Keller Williams and Martin Sexton team for ‘Shut the Folk Up’ set at Belly Up Aspen

Keller Williams will return to Belly Up on Saturday, sharing the bill with Martin Sexton.
Aspen Times file |

IF YOU GO …

Who: Martin Sexton and Keller Williams

What: ‘Shut the Folk Up & Listen’

Where: Belly Up Aspen

When: Saturday, March 10, 9 p.m.

How much: $35/general admission; $65/reserved

Tickets: Belly Up box office; http://www.bellyupaspen.com

Martin Sexton and Keller Williams were made for each other.

Sexton, a Syracuse, New York, native, is a genre-hopping one-man musical encyclopedia whose extensive catalog hops easily across styles and genres from gospel to country and rock to blues and whatever he finds in between.

Williams, a proud Virginian, is best-known for his virtuosic solo performances using guitars and loop pedals to craft intricate orchestrations.



Both are Aspen favorites who have long been regulars at Belly Up.

On Saturday, they’re taking the Belly Up stage together in one of the most anticipated musical events of the winter. The stripped-down and acoustic show is one of three planned “Shut the Folk Up & Listen” concerts by the pair (they’re also playing Telluride today and Fort Collins on Sunday).




The pair has been friends for about 20 years, performing and recording together occasionally. Williams pitched the idea for these dual shows to Sexton and, together, they decided these mountain towns would be the ideal fit, they recalled.

“We chose these Rocky Mountain venues as we thought they’d be a perfect fit where fans can both shut the folk up and listen, and have fun,” Sexton said via email this week between tour stops in Texas and New Mexico.

The dual concert promises individual sets of bare-bones acoustic songs from each, followed by an improvisational and collaborative performance.

“I’m hoping for a lot of collaboration,” Williams said in a recent phone interview from home in Virginia. “I love so many of his songs and know so many of his songs and can sing harmony. It’ll be kind of easy, I think, for us to play together on these songs he’s written.”

The “Shut the Folk Up” moniker emerged from a stretch of similar shows Williams did last winter with the folk legend Leo Kottke (“It was from me trying to come up with a funny, snarky name for the Leo Kottke run,” Williams explained of the title).
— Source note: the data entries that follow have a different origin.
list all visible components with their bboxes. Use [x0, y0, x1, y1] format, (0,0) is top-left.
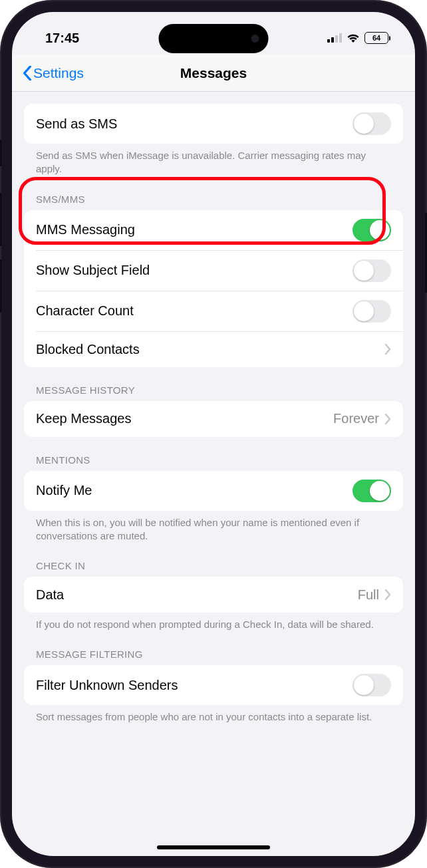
mms-messaging-label: MMS Messaging — [36, 222, 135, 237]
mentions-footer: When this is on, you will be notified wh… — [36, 516, 391, 543]
show-subject-toggle[interactable] — [353, 259, 391, 282]
battery-icon: 64 — [364, 32, 388, 44]
volume-up-button[interactable] — [0, 193, 2, 246]
notify-me-row[interactable]: Notify Me — [24, 471, 403, 511]
keep-messages-row[interactable]: Keep Messages Forever — [24, 401, 403, 437]
character-count-toggle[interactable] — [353, 300, 391, 323]
screen: 17:45 64 Settings Messages — [12, 12, 415, 856]
notify-me-label: Notify Me — [36, 483, 92, 498]
device-frame: 17:45 64 Settings Messages — [0, 0, 427, 868]
back-label: Settings — [33, 65, 84, 81]
mms-messaging-toggle[interactable] — [353, 219, 391, 241]
character-count-label: Character Count — [36, 303, 134, 319]
show-subject-row[interactable]: Show Subject Field — [36, 250, 403, 291]
status-time: 17:45 — [45, 31, 79, 46]
nav-bar: Settings Messages — [12, 55, 415, 92]
page-title: Messages — [180, 65, 247, 81]
dynamic-island — [159, 24, 269, 53]
blocked-contacts-row[interactable]: Blocked Contacts — [36, 331, 403, 367]
mms-messaging-row[interactable]: MMS Messaging — [24, 210, 403, 250]
filter-unknown-toggle[interactable] — [353, 674, 391, 696]
history-header: MESSAGE HISTORY — [36, 384, 391, 396]
home-indicator[interactable] — [157, 845, 270, 849]
history-group: Keep Messages Forever — [24, 401, 403, 437]
checkin-header: CHECK IN — [36, 560, 391, 571]
send-as-sms-toggle[interactable] — [353, 112, 391, 135]
status-right: 64 — [327, 32, 388, 44]
chevron-right-icon — [384, 414, 391, 424]
sms-mms-group: MMS Messaging Show Subject Field Charact… — [24, 210, 403, 367]
content: Send as SMS Send as SMS when iMessage is… — [12, 92, 415, 856]
keep-messages-value: Forever — [333, 411, 379, 426]
mentions-group: Notify Me — [24, 471, 403, 511]
send-sms-group: Send as SMS — [24, 104, 403, 144]
checkin-data-label: Data — [36, 587, 64, 603]
battery-level: 64 — [372, 34, 380, 42]
wifi-icon — [347, 33, 360, 43]
send-sms-footer: Send as SMS when iMessage is unavailable… — [36, 149, 391, 176]
keep-messages-label: Keep Messages — [36, 411, 131, 426]
checkin-data-row[interactable]: Data Full — [24, 577, 403, 613]
mentions-header: MENTIONS — [36, 454, 391, 466]
blocked-contacts-label: Blocked Contacts — [36, 342, 140, 357]
chevron-left-icon — [23, 66, 32, 80]
filtering-group: Filter Unknown Senders — [24, 665, 403, 705]
character-count-row[interactable]: Character Count — [36, 291, 403, 331]
checkin-data-value: Full — [358, 587, 379, 603]
back-button[interactable]: Settings — [23, 65, 84, 81]
filter-unknown-row[interactable]: Filter Unknown Senders — [24, 665, 403, 705]
checkin-group: Data Full — [24, 577, 403, 613]
chevron-right-icon — [384, 589, 391, 600]
cellular-signal-icon — [327, 33, 342, 43]
checkin-footer: If you do not respond when prompted duri… — [36, 618, 391, 631]
chevron-right-icon — [384, 344, 391, 355]
filtering-footer: Sort messages from people who are not in… — [36, 710, 391, 724]
volume-down-button[interactable] — [0, 259, 2, 313]
filtering-header: MESSAGE FILTERING — [36, 649, 391, 660]
silent-switch[interactable] — [0, 140, 2, 166]
send-as-sms-row[interactable]: Send as SMS — [24, 104, 403, 144]
send-as-sms-label: Send as SMS — [36, 116, 117, 132]
notify-me-toggle[interactable] — [353, 480, 391, 502]
filter-unknown-label: Filter Unknown Senders — [36, 678, 178, 693]
show-subject-label: Show Subject Field — [36, 263, 150, 278]
sms-mms-header: SMS/MMS — [36, 194, 391, 205]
But the idea is that, yes, audiences should expect to stay quiet and pay attention to the performances.

“People are really used to talking and being social at my shows — it’s always been that party kind of atmosphere at the Belly Up,” Williams said. “It’s been a fun dance party where nobody has to be quiet. But this kind of show and this kind of material is geared toward a listening audience. … The challenging part becomes about how is a dancing audience going to take this seated kind of material when there’s no seats?”

As Sexton joins forces with Williams in Colorado, Sexton is touring in support of his eighth studio album, “Mixtape of the Open Road,” which was inspired by the kinds of mixtapes friends make for one another (or used to, anyway).
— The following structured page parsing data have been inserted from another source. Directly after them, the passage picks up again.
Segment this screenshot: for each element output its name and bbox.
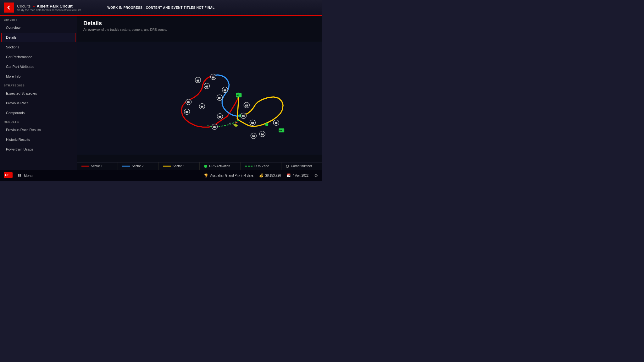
svg-rect-47 — [18, 175, 19, 177]
svg-text:10: 10 — [218, 97, 220, 99]
svg-text:12: 12 — [245, 104, 248, 107]
trophy-icon: 🏆 — [204, 173, 208, 178]
svg-rect-45 — [18, 174, 19, 175]
sector3-label: Sector 3 — [173, 164, 184, 168]
legend-drs-activation: DRS Activation — [200, 162, 241, 170]
wip-notice: WORK IN PROGRESS - CONTENT AND EVENT TIT… — [107, 6, 214, 9]
corner-number-label: Corner number — [291, 164, 312, 168]
svg-text:14: 14 — [261, 133, 264, 135]
svg-point-2 — [265, 123, 268, 126]
sector1-label: Sector 1 — [91, 164, 103, 168]
svg-rect-0 — [77, 42, 322, 155]
sidebar-item-powertrain-usage[interactable]: Powertrain Usage — [1, 145, 75, 154]
sidebar-item-expected-strategies[interactable]: Expected Strategies — [1, 89, 75, 98]
footer-date: 📅 4 Apr, 2022 — [286, 173, 308, 178]
page-title: Details — [83, 20, 316, 27]
back-button[interactable] — [4, 3, 14, 13]
svg-text:15: 15 — [251, 122, 254, 124]
settings-button[interactable]: ⚙ — [314, 173, 318, 178]
legend-sector3: Sector 3 — [159, 162, 200, 170]
sidebar-item-overview[interactable]: Overview — [1, 23, 75, 32]
breadcrumb: Circuits » Albert Park Circuit — [17, 4, 82, 8]
content-area: Details An overview of the track's secto… — [77, 16, 322, 170]
svg-text:11: 11 — [242, 115, 245, 117]
sidebar-item-sections[interactable]: Sections — [1, 42, 75, 52]
sidebar-item-car-part-attributes[interactable]: Car Part Attributes — [1, 62, 75, 71]
sector1-line — [81, 166, 89, 167]
footer-budget: 💰 $8,153,726 — [259, 173, 281, 178]
legend-corner-number: Corner number — [281, 162, 322, 170]
sidebar-item-car-performance[interactable]: Car Performance — [1, 52, 75, 62]
sidebar-section-results: RESULTS — [0, 118, 77, 125]
legend-sector2: Sector 2 — [118, 162, 159, 170]
sidebar-item-compounds[interactable]: Compounds — [1, 108, 75, 118]
drs-zone-line — [245, 166, 253, 167]
svg-text:13: 13 — [275, 122, 277, 124]
footer: F1 Menu 🏆 Australian Grand Prix in 4 day… — [0, 170, 322, 181]
svg-text:03: 03 — [186, 111, 188, 113]
svg-text:06: 06 — [197, 80, 199, 82]
sidebar-item-previous-race[interactable]: Previous Race — [1, 98, 75, 108]
svg-text:02: 02 — [219, 116, 221, 118]
svg-text:08: 08 — [212, 76, 214, 79]
sidebar-section-circuit: CIRCUIT — [0, 16, 77, 23]
svg-text:09: 09 — [224, 89, 226, 91]
menu-label: Menu — [24, 174, 33, 178]
legend-sector1: Sector 1 — [77, 162, 118, 170]
footer-event: 🏆 Australian Grand Prix in 4 days — [204, 173, 253, 178]
money-icon: 💰 — [259, 173, 264, 178]
svg-text:07: 07 — [205, 85, 208, 88]
drs-zone-label: DRS Zone — [254, 164, 269, 168]
footer-info: 🏆 Australian Grand Prix in 4 days 💰 $8,1… — [204, 173, 318, 178]
date-label: 4 Apr, 2022 — [292, 174, 308, 177]
sidebar: CIRCUIT Overview Details Sections Car Pe… — [0, 16, 77, 170]
header: Circuits » Albert Park Circuit Study the… — [0, 0, 322, 16]
sidebar-section-strategies: STRATEGIES — [0, 81, 77, 88]
svg-text:01: 01 — [236, 94, 239, 97]
svg-rect-46 — [19, 174, 21, 175]
main-layout: CIRCUIT Overview Details Sections Car Pe… — [0, 16, 322, 170]
track-svg: ⌘ 01 02 01 02 03 — [77, 34, 322, 162]
svg-rect-48 — [19, 175, 21, 177]
event-label: Australian Grand Prix in 4 days — [210, 174, 253, 177]
content-header: Details An overview of the track's secto… — [77, 16, 322, 34]
sidebar-item-more-info[interactable]: More Info — [1, 72, 75, 81]
svg-text:05: 05 — [187, 101, 190, 103]
track-map: ⌘ 01 02 01 02 03 — [77, 34, 322, 162]
calendar-icon: 📅 — [286, 173, 291, 178]
legend-drs-zone: DRS Zone — [241, 162, 281, 170]
svg-text:04: 04 — [201, 106, 203, 108]
svg-text:16: 16 — [252, 135, 255, 137]
f1-logo: F1 — [4, 172, 13, 179]
page-subtitle: An overview of the track's sectors, corn… — [83, 28, 316, 31]
menu-button[interactable]: Menu — [18, 173, 33, 178]
svg-text:F1: F1 — [5, 173, 9, 177]
sector3-line — [163, 166, 171, 167]
svg-text:01: 01 — [213, 126, 216, 128]
drs-activation-dot — [204, 165, 207, 168]
breadcrumb-parent[interactable]: Circuits — [17, 4, 31, 8]
budget-label: $8,153,726 — [265, 174, 281, 177]
sector2-label: Sector 2 — [132, 164, 143, 168]
sidebar-item-historic-results[interactable]: Historic Results — [1, 135, 75, 144]
header-title-area: Circuits » Albert Park Circuit Study the… — [17, 4, 82, 12]
breadcrumb-separator: » — [32, 4, 35, 8]
sidebar-item-details[interactable]: Details — [1, 33, 75, 42]
svg-text:⛳: ⛳ — [233, 122, 238, 127]
svg-text:02: 02 — [279, 129, 282, 132]
corner-number-dot — [286, 165, 289, 168]
breadcrumb-current: Albert Park Circuit — [37, 4, 73, 8]
menu-grid-icon — [18, 173, 22, 178]
header-subtitle: Study the race data for this season's of… — [17, 8, 82, 12]
sidebar-item-previous-race-results[interactable]: Previous Race Results — [1, 125, 75, 134]
svg-text:«: « — [229, 121, 231, 125]
drs-activation-label: DRS Activation — [209, 164, 230, 168]
sector2-line — [122, 166, 130, 167]
legend: Sector 1 Sector 2 Sector 3 DRS Activatio… — [77, 162, 322, 170]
“The songs dictated the mixtape idea as each one of them, kind of like my children, had their own personality and direction,” Sexton said.

Playing with Williams, Sexton said, brings the best out of both of these troubadours.
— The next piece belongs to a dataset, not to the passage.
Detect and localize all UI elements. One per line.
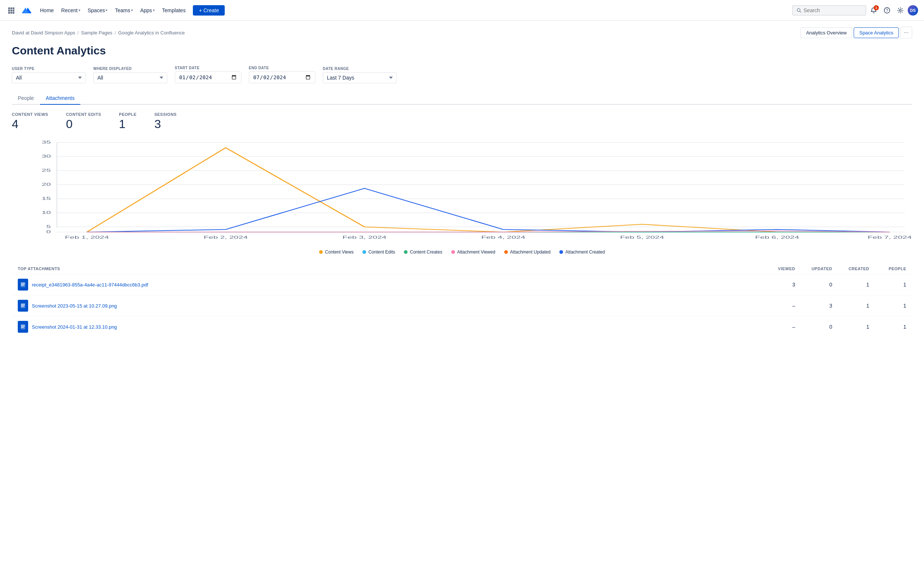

“(Williams) is one of the most creative people I know and one of the biggest fans of music that I’ve ever met,” Sexton said. “We genuinely have fun playing together and I think we bring out the childlike imagination in one another.”

Williams has released at least one album a year since 1999 — always exploring adventurous new terrain as an artist. Last year he released “Raw,” his first solo all-acoustic guitar record, and “Sync,” an acoustic dance record with his four-piece progressive jazz band KWahtro.

Willams also released a handful of Tom Petty covers recently, paying tribute to the late rock star, who died in October. Williams did an all-Petty benefit show in Virginia three years ago, dubbed PettyGrass, and revived the material as a tribute following Petty’s death. Williams is taking the Petty tribute on the road this summer with the Hillbenders.

“Petty is one of those guys where I never had a Petty record, but I could sing 15 of his hits front to back, because I grew up listening to the radio,” Williams said. “I think this project is going to be very special and positive — a sing-along type of act that people are going to dig.”

Sexton said that he, too, is considering trying his hand at making an all-covers album for his next project. Williams may play some of the Petty material at the Belly Up show because, as he repeated a few times, “there are no rules” in terms of what might happen onstage during the “Shut the Folk Up” sets.

But, of course, as anyone who has seen Williams play Aspen previously can attest, his love song to snowboarding, “Freshies,” is usually an essential part of the experience.

“It’s hard not to play ‘Freshies’ in a ski town,” he admitted.